**DATA PROVIDED:**
------------

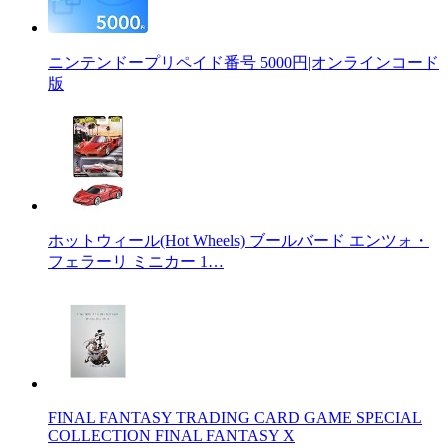
ニンテンドープリペイド番号 5000円|オンラインコード
版
ホットウィール(Hot Wheels) ブールバード エンツォ・
フェラーリ ミニカー 1…
FINAL FANTASY TRADING CARD GAME SPECIAL
COLLECTION FINAL FANTASY X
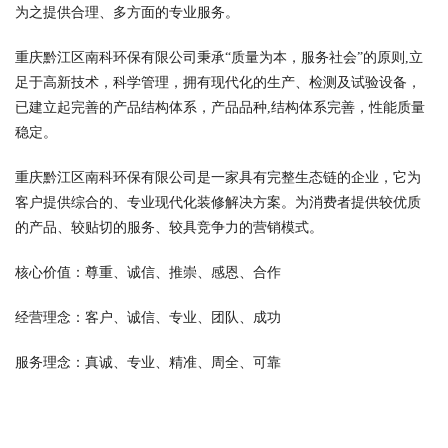
为之提供合理、多方面的专业服务。
重庆黔江区南科环保有限公司秉承“质量为本，服务社会”的原则,立
足于高新技术，科学管理，拥有现代化的生产、检测及试验设备，
已建立起完善的产品结构体系，产品品种,结构体系完善，性能质量
稳定。
重庆黔江区南科环保有限公司是一家具有完整生态链的企业，它为
客户提供综合的、专业现代化装修解决方案。为消费者提供较优质
的产品、较贴切的服务、较具竞争力的营销模式。
核心价值：尊重、诚信、推崇、感恩、合作
经营理念：客户、诚信、专业、团队、成功
服务理念：真诚、专业、精准、周全、可靠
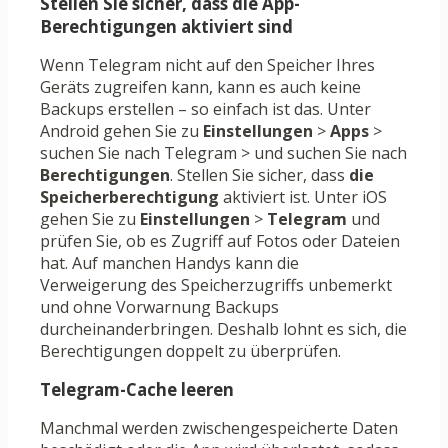
Stellen Sie sicher, dass die App-
Berechtigungen aktiviert sind
Wenn Telegram nicht auf den Speicher Ihres
Geräts zugreifen kann, kann es auch keine
Backups erstellen – so einfach ist das. Unter
Android gehen Sie zu
Einstellungen
>
Apps
>
suchen Sie nach Telegram > und suchen Sie nach
Berechtigungen
. Stellen Sie sicher, dass
die
Speicherberechtigung
aktiviert ist. Unter iOS
gehen Sie zu
Einstellungen
>
Telegram
und
prüfen Sie, ob es Zugriff auf Fotos oder Dateien
hat. Auf manchen Handys kann die
Verweigerung des Speicherzugriffs unbemerkt
und ohne Vorwarnung Backups
durcheinanderbringen. Deshalb lohnt es sich, die
Berechtigungen doppelt zu überprüfen.
Telegram-Cache leeren
Manchmal werden zwischengespeicherte Daten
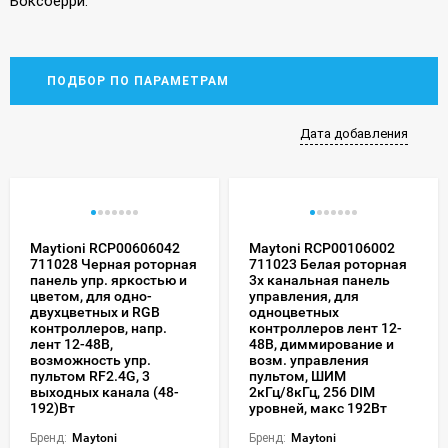
Боксберри.
ПОДБОР ПО ПАРАМЕТРАМ
Дата добавления
Maytioni RCP00606042
Maytoni RCP00106002
711028 Черная роторная
711023 Белая роторная
панель упр. яркостью и
3х канальная панель
цветом, для одно-
управления, для
двухцветных и RGB
одноцветных
контроллеров, напр.
контроллеров лент 12-
лент 12-48В,
48В, диммирование и
возможность упр.
возм. управления
пультом RF2.4G, 3
пультом, ШИМ
выходных канала (48-
2кГц/8кГц, 256 DIM
192)Вт
уровней, макс 192Вт
Бренд:
Maytoni
Бренд:
Maytoni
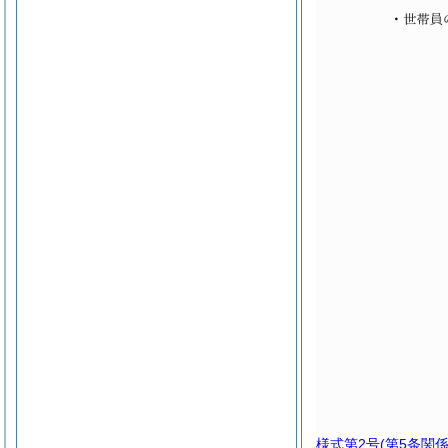
様式第2号
(第5条関係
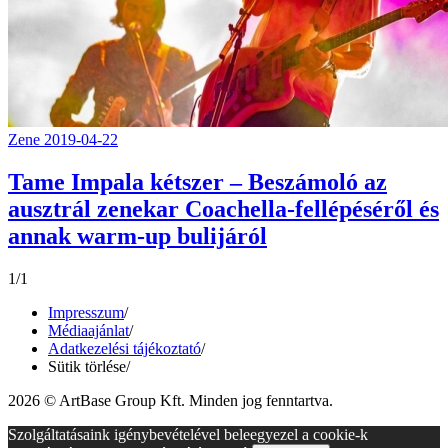
Zene
2019-04-22
Tame Impala kétszer – Beszámoló az
ausztrál zenekar Coachella-fellépéséről és
annak warm-up bulijáról
1/1
Impresszum
/
Médiaajánlat
/
Adatkezelési tájékoztató
/
Sütik törlése
/
2026 © ArtBase Group Kft. Minden jog fenntartva.
Szolgáltatásaink igénybevételével beleegyezel a cookie-k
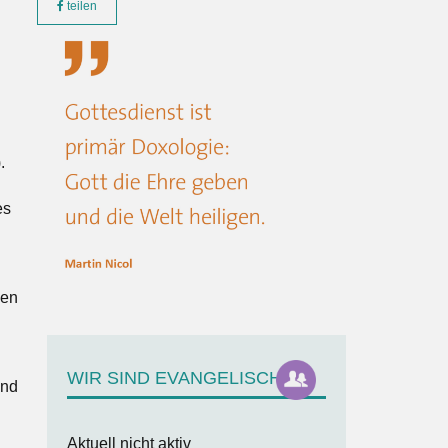
teilen
.
es
nen
WIR SIND EVANGELISCH
und
Aktuell nicht aktiv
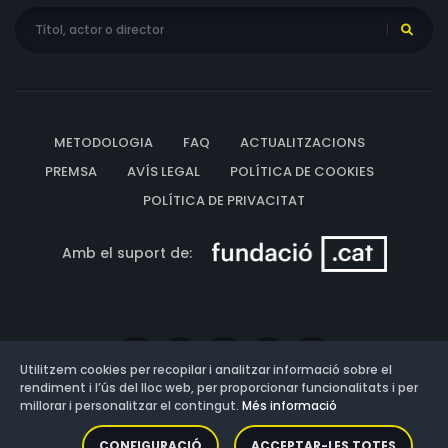
METODOLOGIA
FAQ
ACTUALITZACIONS
PREMSA
AVÍS LEGAL
POLÍTICA DE COOKIES
POLÍTICA DE PRIVACITAT
Amb el suport de:
Utilitzem cookies per recopilar i analitzar informació sobre el
rendiment i l’ús del lloc web, per proporcionar funcionalitats i per
millorar i personalitzar el contingut.
Més informació
Versió: 3.13.0.202607011342
CONFIGURACIÓ
ACCEPTAR-LES TOTES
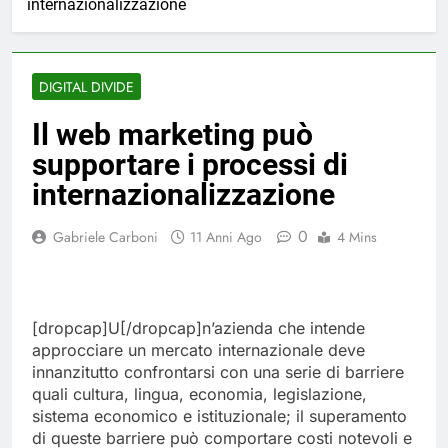
internazionalizzazione
DIGITAL DIVIDE
Il web marketing può
supportare i processi di
internazionalizzazione
0
Gabriele Carboni
11 Anni Ago
4 Mins
[dropcap]U[/dropcap]n’azienda che intende
approcciare un mercato internazionale deve
innanzitutto confrontarsi con una serie di barriere
quali cultura, lingua, economia, legislazione,
sistema economico e istituzionale; il superamento
di queste barriere può comportare costi notevoli e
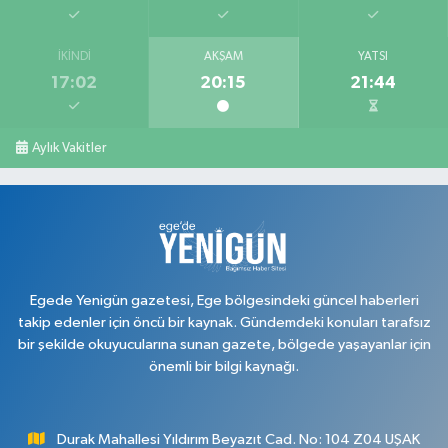
İKINDI
AKŞAM
YATSI
17:02
20:15
21:44
Aylık Vakitler
Egede Yenigün gazetesi, Ege bölgesindeki güncel haberleri
takip edenler için öncü bir kaynak. Gündemdeki konuları tarafsız
bir şekilde okuyucularına sunan gazete, bölgede yaşayanlar için
önemli bir bilgi kaynağı.
Durak Mahallesi Yıldırım Beyazıt Cad. No: 104 Z04 UŞAK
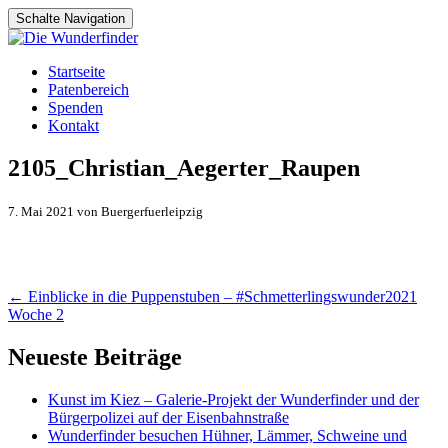
Schalte Navigation
Zum
Startseite
Inhalt
Patenbereich
springen
Spenden
Kontakt
2105_Christian_Aegerter_Raupen
7. Mai 2021 von Buergerfuerleipzig
Artikel-
←
Einblicke in die Puppenstuben – #Schmetterlingswunder2021
Woche 2
Navigation
Neueste Beiträge
Kunst im Kiez – Galerie-Projekt der Wunderfinder und der
Bürgerpolizei auf der Eisenbahnstraße
Wunderfinder besuchen Hühner, Lämmer, Schweine und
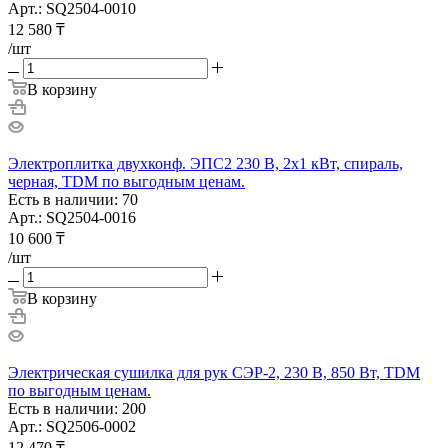
Арт.: SQ2504-0010
12 580
₸
/шт
В корзину
Электроплитка двухконф. ЭПС2 230 В, 2х1 кВт, спираль,
черная, TDM по выгодным ценам.
Есть в наличии: 70
Арт.: SQ2504-0016
10 600
₸
/шт
В корзину
Электрическая сушилка для рук СЭР-2, 230 В, 850 Вт, TDM
по выгодным ценам.
Есть в наличии: 200
Арт.: SQ2506-0002
12 470
₸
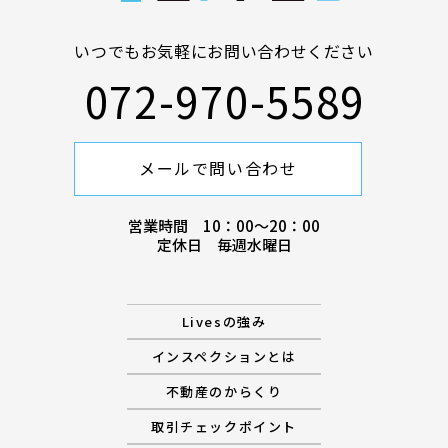
いつでもお気軽にお問い合わせください
072-970-5589
メールで問い合わせ
営業時間 10：00〜20：00
定休日 毎週水曜日
Livesの強み
インスペクションとは
不動産のからくり
取引チェックポイント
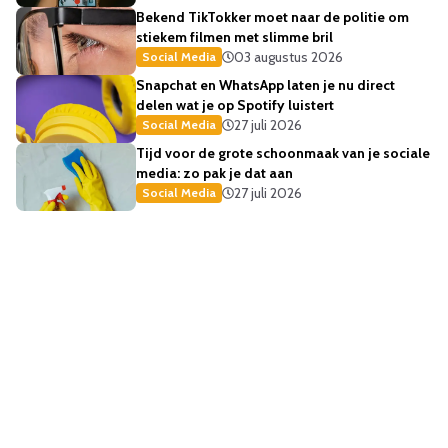
Bekend TikTokker moet naar de politie om
stiekem filmen met slimme bril
03 augustus 2026
Social Media
Snapchat en WhatsApp laten je nu direct
delen wat je op Spotify luistert
27 juli 2026
Social Media
Tijd voor de grote schoonmaak van je sociale
media: zo pak je dat aan
27 juli 2026
Social Media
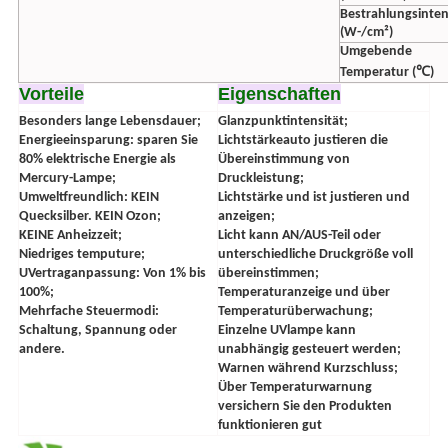
Bestrahlungsinten
(W-/cm²)
Umgebende
Temperatur (℃)
Vorteile
Eigenschaften
Besonders lange Lebensdauer;
Glanzpunktintensität;
Energieeinsparung: sparen Sie
Lichtstärkeauto justieren die
80% elektrische Energie als
Übereinstimmung von
Mercury-Lampe;
Druckleistung;
Umweltfreundlich: KEIN
Lichtstärke und ist justieren und
Quecksilber. KEIN Ozon;
anzeigen;
KEINE Anheizzeit;
Licht kann AN/AUS-Teil oder
Niedriges temputure;
unterschiedliche Druckgröße voll
UVertraganpassung: Von 1% bis
übereinstimmen;
100%;
Temperaturanzeige und über
Mehrfache Steuermodi:
Temperaturüberwachung;
Schaltung, Spannung oder
Einzelne UVlampe kann
andere.
unabhängig gesteuert werden;
Warnen während Kurzschluss;
Über Temperaturwarnung
versichern Sie den Produkten
funktionieren gut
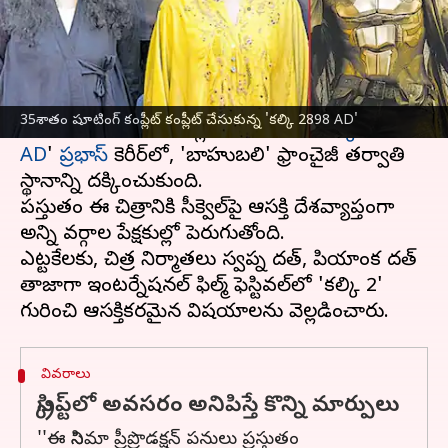
వ్రాసిన వారు
Nov 26, 2024
09:31 am
Sirish Praharaju
ఈ వార్తాకథనం ఏంటి
ప్రపంచవ్యాప్తంగా సుమారు 12వందల కోట్ల
35శాతం షూటింగ్‌ కంప్లీట్‌ కంప్లీట్ చేసుకున్న 'కల్కి 2898 AD'
రూపాయల భారీ వసూళ్లను సాధించిన '
కల్కి 2898
AD
'
ప్రభాస్‌
కెరీర్‌లో, 'బాహుబలి' ఫ్రాంచైజీ తర్వాతి
స్థానాన్ని దక్కించుకుంది.
ప్రస్తుతం ఈ చిత్రానికి సీక్వెల్‌పై ఆసక్తి దేశవ్యాప్తంగా
అన్ని వర్గాల ప్రేక్షకుల్లో పెరుగుతోంది.
ఎట్టకేలకు, చిత్ర నిర్మాతలు స్వప్న దత్‌, ప్రియాంక దత్‌
తాజాగా ఇంటర్నేషనల్‌ ఫిల్మ్‌ ఫెస్టివల్‌లో 'కల్కి 2'
వివరాలు
స్క్రిప్ట్‌లో అవసరం అనిపిస్తే కొన్ని మార్పులు
''ఈ సినిమా ప్రీప్రొడక్షన్‌ పనులు ప్రస్తుతం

------------

**WHAT THE EXERCISE ASKS:**
Write down again, exactly as given, only the lines above that fall from the line with "Energieeinsparung: sparen Sie" to the line with "übereinstimmen;", inclusive.

**OUTPUT BELOW:**
Energieeinsparung: sparen Sie
Lichtstärkeauto justieren die
80% elektrische Energie als
Übereinstimmung von
Mercury-Lampe;
Druckleistung;
Umweltfreundlich: KEIN
Lichtstärke und ist justieren und
Quecksilber. KEIN Ozon;
anzeigen;
KEINE Anheizzeit;
Licht kann AN/AUS-Teil oder
Niedriges temputure;
unterschiedliche Druckgröße voll
UVertraganpassung: Von 1% bis
übereinstimmen;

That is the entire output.